Bioconductor / DelayedArray

A unified framework for working transparently with on-disk and in-memory array-like datasets
https://bioconductor.org/packages/DelayedArray
24 stars 9 forks source link

Adding an mapply-like blockApply() function to the API #11

Open PeteHaitch opened 6 years ago

PeteHaitch commented 6 years ago

Hi Hervé,

In a recent email you wrote:

At some point the old block-processing functions (i.e. block_APPLY(), block_MAPPLY(), and block_APPLY_and_COMBINE()) will go away.

I'd like to request that a mapply-like blockApply() function is part of the exported API. In minfi, we need to iterate over multiple (conformable) array-like objects in parallel for several of the preprocessing routines (e.g., converting the red & green channels from the array to methylated/unmethylated calls).

The return value is a large matrix-like object, so it'd be great if this mapply-like blockApply() also supported the sink or BACKEND argument (as in https://github.com/Bioconductor/DelayedArray/issues/10)

PeteHaitch commented 6 years ago

FYI, this is what I'm currently using, but I'd prefer to retire this for an 'official' solution.

# NOTE: A mapply()-like function for conformable arrays.
# NOTE: Different from DelayedArray:::block_Mapply(); designed to have an API more like
#       DelayedArray::blockArray()
blockMapply <- function(FUN, ..., MoreArgs = NULL, grids = NULL,
                        BPREDO = list(), BPPARAM = bpparam()) {
    FUN <- match.fun(FUN)
    dots <- unname(list(...))
    # Check conformable grids
    if (is.null(grids)) {
        grids <- replicate(length(dots), NULL)
    }
    grids <- mapply(
        FUN = DelayedArray:::.normarg_grid,
        grids,
        dots,
        SIMPLIFY = FALSE,
        USE.NAMES = FALSE)
    grids_dims <- lapply(grids, dim)
    all_same_grids_dims <- all(
        vapply(X = grids_dims,
               FUN = function(dim) all(dim == grids_dims[[1L]]),
               FUN.VALUE = logical(1L)))
    if (!all_same_grids_dims) {
        stop("non-conformable grids")
    }
    stopifnot(length(dots) == length(grids))
    nblock <- length(grids[[1]])
    bplapply(seq_len(nblock), function(b) {
        if (DelayedArray:::get_verbose_block_processing()) {
            message("Processing block ", b, "/", nblock, " ... ",
                    appendLF = FALSE)
        }
        viewports <- lapply(grids, function(grid) grid[[b]])
        blocks <- mapply(
            FUN = function(x, grid, viewport) {
                block <- DelayedArray:::extract_block(x, viewport)
                if (!is.array(block)) {
                    block <- DelayedArray:::.as_array_or_matrix(block)
                }
                attr(block, "from_grid") <- grid
                attr(block, "block_id") <- b
                block
            },
            x = dots,
            grid = grids,
            viewport = viewports,
            SIMPLIFY = FALSE,
            USE.NAMES = FALSE)
        block_ans <- do.call(FUN, c(blocks, MoreArgs))
        if (DelayedArray:::get_verbose_block_processing()) {
            message("OK")
        }
        block_ans
    },
    BPREDO = BPREDO,
    BPPARAM = BPPARAM)
}
PeteHaitch commented 6 years ago

In minfi, I needed a function that allowed me to iterate over multiple DelayedMatrix objects ("inputs") and write to multiple RealizationSink instances ("outputs").
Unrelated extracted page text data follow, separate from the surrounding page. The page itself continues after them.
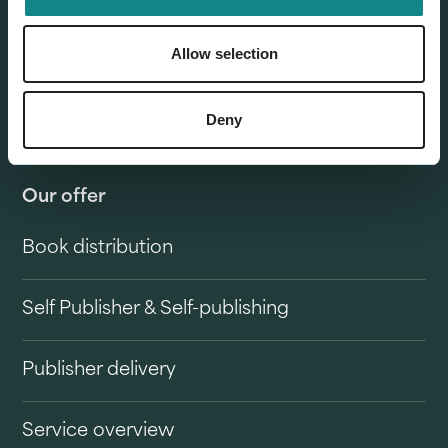
Allow selection
Deny
Our offer
Book distribution
Self Publisher & Self-publishing
Publisher delivery
Service overview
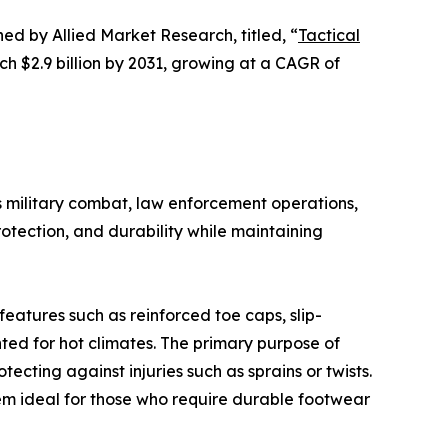
hed by Allied Market Research, titled, “
Tactical
ch $2.9 billion by 2031, growing at a CAGR of
as military combat, law enforcement operations,
otection, and durability while maintaining
features such as reinforced toe caps, slip-
ted for hot climates. The primary purpose of
ecting against injuries such as sprains or twists.
em ideal for those who require durable footwear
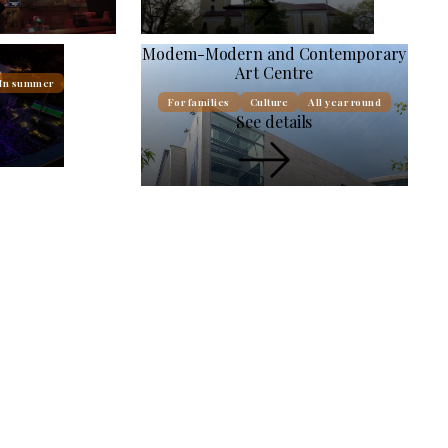
ir Stage
Modem-Modern and Contemporary
Art Centre
In summer
s
For families
Culture
All year round
See details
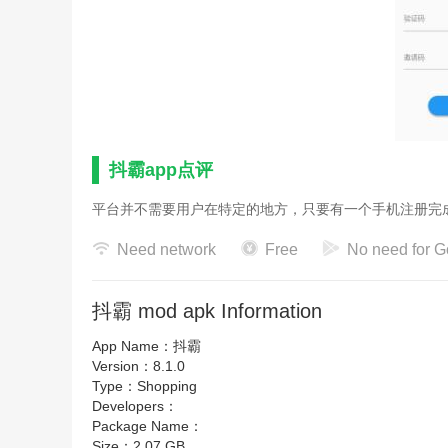
抖霸app点评
平台并不需要用户在特定的地方，只要有一个手机注册完
Need network
Free
No need for G
抖霸 mod apk Information
App Name：
抖霸
Version：
8.1.0
Type：
Shopping
Developers：
Package Name：
Size：
2.07 GB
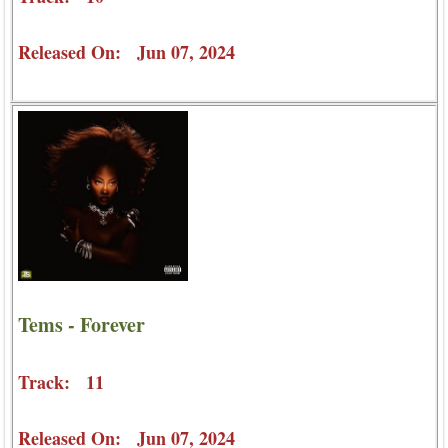
Released On: Jun 07, 2024
Tems - Forever
Track: 11
Released On: Jun 07, 2024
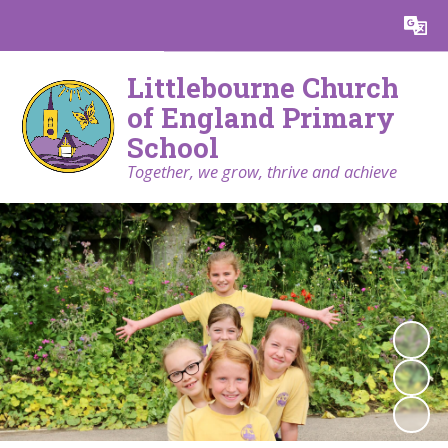
Powered by
Translate
Littlebourne Church
of England Primary
School
Together, we grow, thrive and achieve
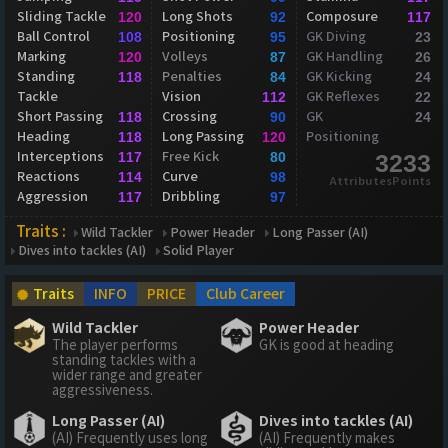
Sliding Tackle
Long Shots
Composure
120
92
117
Ball Control
Positioning
GK Diving
108
95
23
Marking
Volleys
GK Handling
120
87
26
Standing
Penalties
GK Kicking
118
84
24
Tackle
Vision
GK Reflexes
112
22
Short Passing
Crossing
GK
118
90
24
Heading
Long Passing
Positioning
118
120
Interceptions
Free Kick
117
80
3233
Reactions
Curve
114
98
AttributesPoints
Aggression
Dribbling
117
97
Traits :
Wild Tackler
Power Header
Long Passer (AI)
Dives into tackles (AI)
Solid Player
Traits
INFO
PRICE
Club Career
Wild Tackler
Power Header
The player performs
GK is good at heading
standing tackles with a
wider range and greater
aggressiveness.
Long Passer (AI)
Dives into tackles (AI)
(AI) Frequently uses long
(AI) Frequently makes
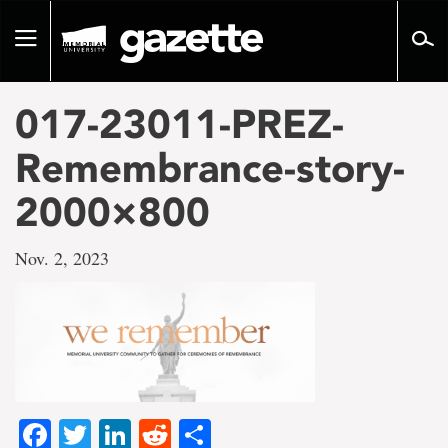
Go
to
Toggle
page
navigation
content
017-23011-PREZ-
Remembrance-story-
2000×800
Nov. 2, 2023
Facebook
Twitter
LinkedIn
Reddit
Share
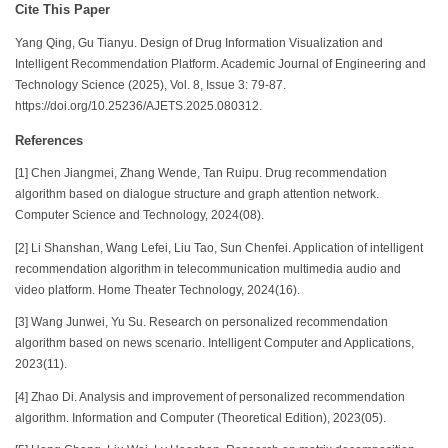
Cite This Paper
Yang Qing, Gu Tianyu. Design of Drug Information Visualization and
Intelligent Recommendation Platform. Academic Journal of Engineering and
Technology Science (2025), Vol. 8, Issue 3: 79-87.
https://doi.org/10.25236/AJETS.2025.080312.
References
[1] Chen Jiangmei, Zhang Wende, Tan Ruipu. Drug recommendation
algorithm based on dialogue structure and graph attention network.
Computer Science and Technology, 2024(08).
[2] Li Shanshan, Wang Lefei, Liu Tao, Sun Chenfei. Application of intelligent
recommendation algorithm in telecommunication multimedia audio and
video platform. Home Theater Technology, 2024(16).
[3] Wang Junwei, Yu Su. Research on personalized recommendation
algorithm based on news scenario. Intelligent Computer and Applications,
2023(11).
[4] Zhao Di. Analysis and improvement of personalized recommendation
algorithm. Information and Computer (Theoretical Edition), 2023(05).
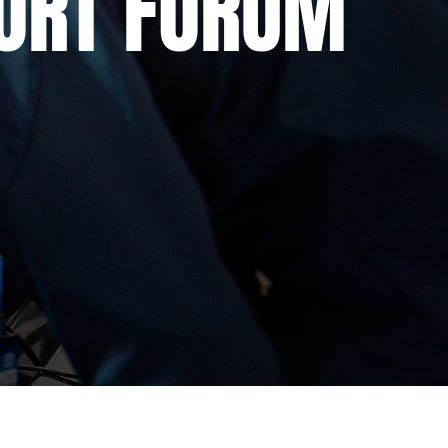
ORT FORUM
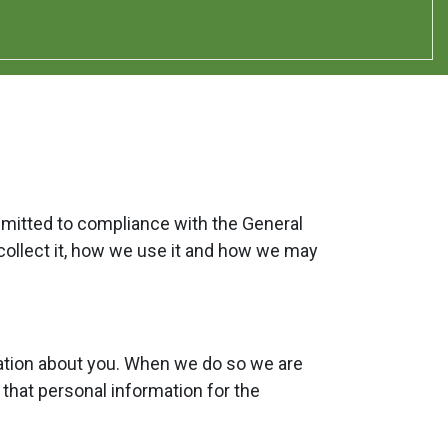
mmitted to compliance with the General
collect it, how we use it and how we may
mation about you. When we do so we are
 that personal information for the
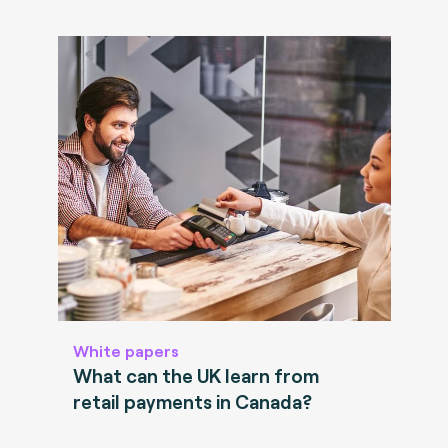
White papers
What can the UK learn from
retail payments in Canada?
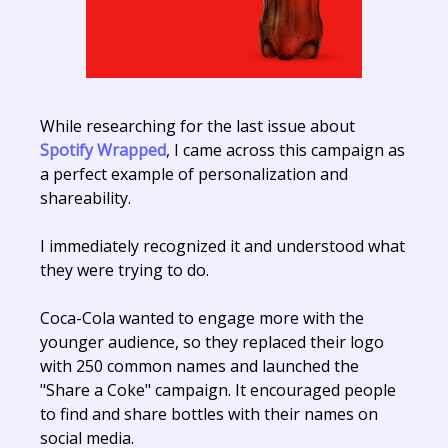
While researching for the last issue about
Spotify Wrapped
, I came across this campaign as
a perfect example of personalization and
shareability.
I immediately recognized it and understood what
they were trying to do.
Coca-Cola wanted to engage more with the
younger audience, so they replaced their logo
with 250 common names and launched the
"Share a Coke" campaign. It encouraged people
to find and share bottles with their names on
social media.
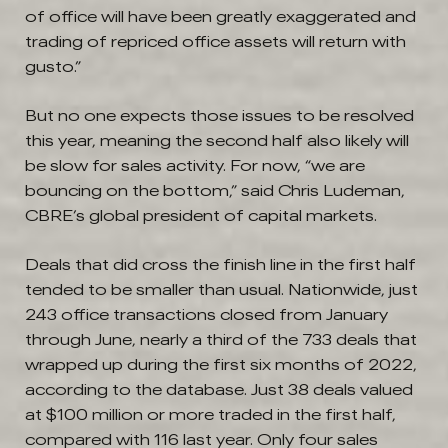
of office will have been greatly exaggerated and
trading of repriced office assets will return with
gusto.”
But no one expects those issues to be resolved
this year, meaning the second half also likely will
be slow for sales activity. For now, “we are
bouncing on the bottom,” said Chris Ludeman,
CBRE’s global president of capital markets.
Deals that did cross the finish line in the first half
tended to be smaller than usual. Nationwide, just
243 office transactions closed from January
through June, nearly a third of the 733 deals that
wrapped up during the first six months of 2022,
according to the database. Just 38 deals valued
at $100 million or more traded in the first half,
compared with 116 last year. Only four sales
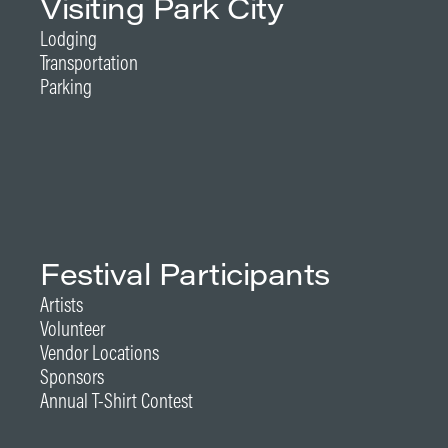
Visiting Park City
Lodging
Transportation
Parking
Festival Participants
Artists
Volunteer
Vendor Locations
Sponsors
Annual T-Shirt Contest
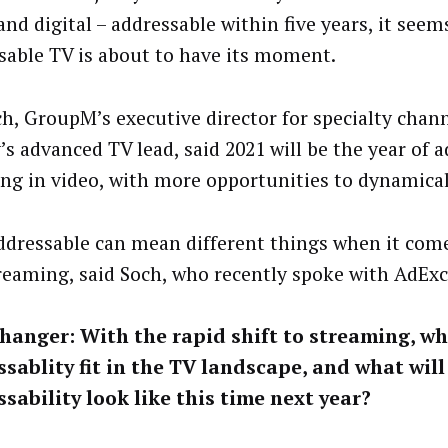
and digital – addressable within five years, it seem
sable TV is about to have its moment.
ch, GroupM’s executive director for specialty chan
’s advanced TV lead, said 2021 will be the year of 
ing in video, with more opportunities to dynamical
 addressable can mean different things when it come
reaming, said Soch, who recently spoke with AdEx
hanger:
With the rapid shift to streaming, w
sablity fit in the TV landscape, and what will
sability look like this time next year?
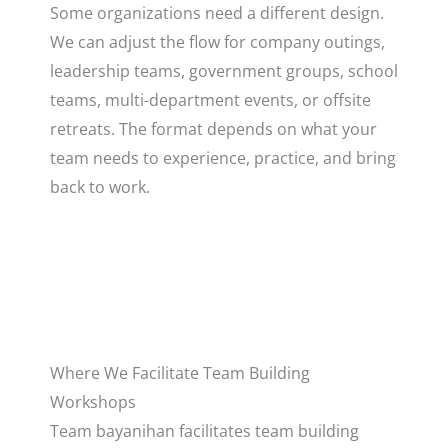
Some organizations need a different design.
We can adjust the flow for company outings,
leadership teams, government groups, school
teams, multi-department events, or offsite
retreats. The format depends on what your
team needs to experience, practice, and bring
back to work.
Where We Facilitate Team Building
Workshops
Team bayanihan facilitates team building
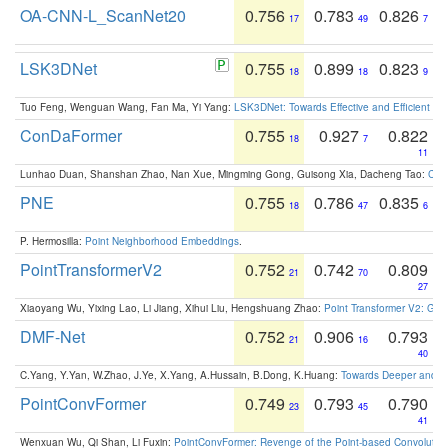
OA-CNN-L_ScanNet20
0.756
0.783
0.826
17
49
7
LSK3DNet
0.755
0.899
0.823
18
18
9
Tuo Feng, Wenguan Wang, Fan Ma, Yi Yang:
LSK3DNet: Towards Effective and Efficient 3D
ConDaFormer
0.755
0.927
0.822
18
7
11
Lunhao Duan, Shanshan Zhao, Nan Xue, Mingming Gong, Guisong Xia, Dacheng Tao:
ConD
PNE
0.755
0.786
0.835
18
47
6
P. Hermosilla:
Point Neighborhood Embeddings
.
PointTransformerV2
0.752
0.742
0.809
21
70
27
Xiaoyang Wu, Yixing Lao, Li Jiang, Xihui Liu, Hengshuang Zhao:
Point Transformer V2: Gro
DMF-Net
0.752
0.906
0.793
21
16
40
C.Yang, Y.Yan, W.Zhao, J.Ye, X.Yang, A.Hussain, B.Dong, K.Huang:
Towards Deeper and Be
PointConvFormer
0.749
0.793
0.790
23
45
41
Wenxuan Wu, Qi Shan, Li Fuxin:
PointConvFormer: Revenge of the Point-based Convolutio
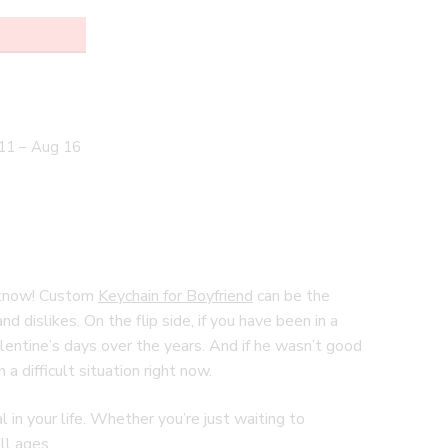
11 – Aug 16
 I know! Custom
Keychain for Boyfriend
can be the
d dislikes. On the flip side, if you have been in a
alentine’s days over the years. And if he wasn’t good
a difficult situation right now.
in your life. Whether you’re just waiting to
ll ages.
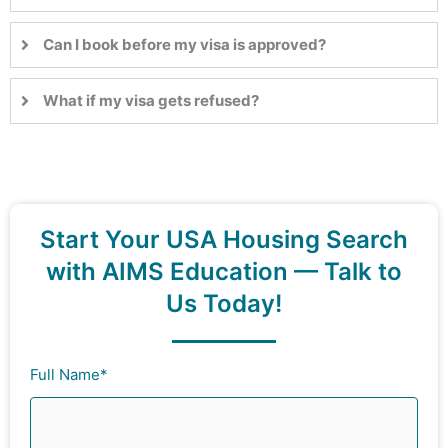
Can I book before my visa is approved?
What if my visa gets refused?
Start Your USA Housing Search
with AIMS Education — Talk to
Us Today!
Full Name*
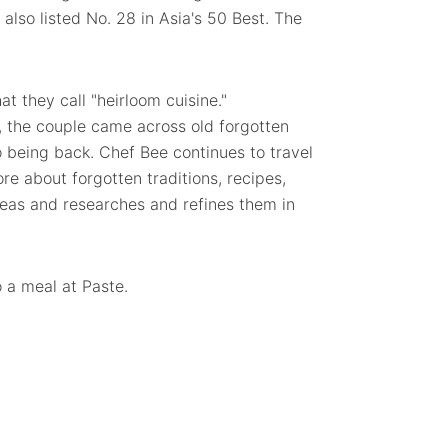
also listed No. 28 in Asia's 50 Best. The
 they call "heirloom cuisine."
, the couple came across old forgotten
o being back. Chef Bee continues to travel
ore about forgotten traditions, recipes,
deas and researches and refines them in
o a meal at Paste.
What's more, although all the "inputs" have the same dimensions, and all the "outputs" have the same dimensions, the "inputs" and "outputs" have different dimensions (specifically, the "outputs" have fewer rows than the "inputs" but they all have the same number of rows).

Here is what I cam up with:

# NOTE: blockMapply() with the option to write the blocks to multiple 'sinks'.
#       Useful, for example, to apply a function across column-blocks of
#       multiple DelayedMatrix objects, write these results to disk, and then
#       wrap these in a DelayedMatrix.
# NOTE: `dots_grids`, `sinks_grids`, and `sinks` should all be lists
blockMapplyWithRealization <- function(FUN, ..., MoreArgs = NULL, sinks = NULL,
                                       dots_grids = NULL, sinks_grids = NULL,
                                       BPREDO = list(), BPPARAM = bpparam()) {
    FUN <- match.fun(FUN)
    dots <- unname(list(...))
    # Check valid `sinks`
    stopifnot(is.null(sinks) || is.list(sinks))
    # Check conformable dots_grids and sinks_grids
    if (is.null(dots_grids)) {
        dots_grids <- replicate(length(dots), NULL)
    } else {
        stopifnot(is.list(dots_grids))
    }
    dots_grids <- mapply(
        FUN = DelayedArray:::.normarg_grid,
        dots_grids,
        dots,
        SIMPLIFY = FALSE,
        USE.NAMES = FALSE)
    if (is.null(sinks_grids)) {
        sinks_grids <- replicate(length(sinks), NULL)
    } else {
        stopifnot(is.list(sinks_grids))
    }
    sinks_grids <- mapply(
        FUN = DelayedArray:::.normarg_grid,
        sinks_grids,
        sinks,
        SIMPLIFY = FALSE,
        USE.NAMES = FALSE)
    grids_dims <- lapply(c(dots_grids, sinks_grids), dim)
    all_same_grids_dims <- all(
        vapply(X = grids_dims,
               FUN = function(dim) all(dim == grids_dims[[1L]]),
               FUN.VALUE = logical(1L)))
    if (!all_same_grids_dims) {
        stop("non-conformable 'dots_grids' and 'sinks_grids'")
    }
    stopifnot(length(dots) == length(dots_grids),
              length(sinks) == length(sinks_grids))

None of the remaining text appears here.